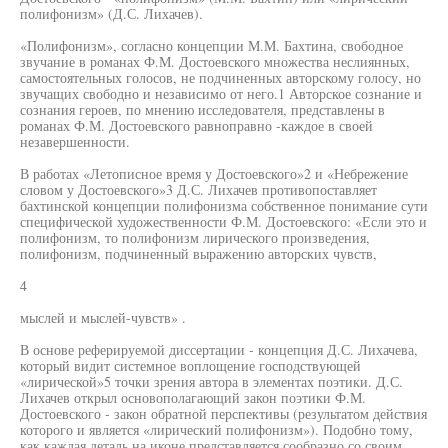
полифонизм» (Д.С. Лихачев).
«Полифонизм», согласно концепции М.М. Бахтина, свободное
звучание в романах Ф.М. Достоевского множества неслиянных,
самостоятельных голосов, не подчиненных авторскому голосу, но
звучащих свободно и независимо от него.1 Авторское сознание и
сознания героев, по мнению исследователя, представлены в
романах Ф.М. Достоевского равноправно -каждое в своей
незавершенности.
В работах «Летописное время у Достоевского»2 и «Небрежение
словом у Достоевского»3 Д.С. Лихачев противопоставляет
бахтинской концепции полифонизма собственное понимание сути
специфической художественности Ф.М. Достоевского: «Если это и
полифонизм, то полифонизм лирического произведения,
полифонизм, подчиненный выражению авторских чувств,
4
мыслей и мыслей-чувств» .
В основе реферируемой диссертации - концепция Д.С. Лихачева,
который видит системное воплощение господствующей
«лирической»5 точки зрения автора в элементах поэтики. Д.С.
Лихачев открыл основополагающий закон поэтики Ф.М.
Достоевского - закон обратной перспективы (результатом действия
которого и является «лирический полифонизм»). Подобно тому,
как каждая деталь на иконе представляется сообразно со своим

•••

**TASK TO CARRY OUT**
Starting at the line that contains "которого и является", repeat each line exactly through the last one in the listing. Include both of those lines and nothing more.

**TASK RESPONSE**
которого и является «лирический полифонизм»). Подобно тому,
как каждая деталь на иконе представляется сообразно со своим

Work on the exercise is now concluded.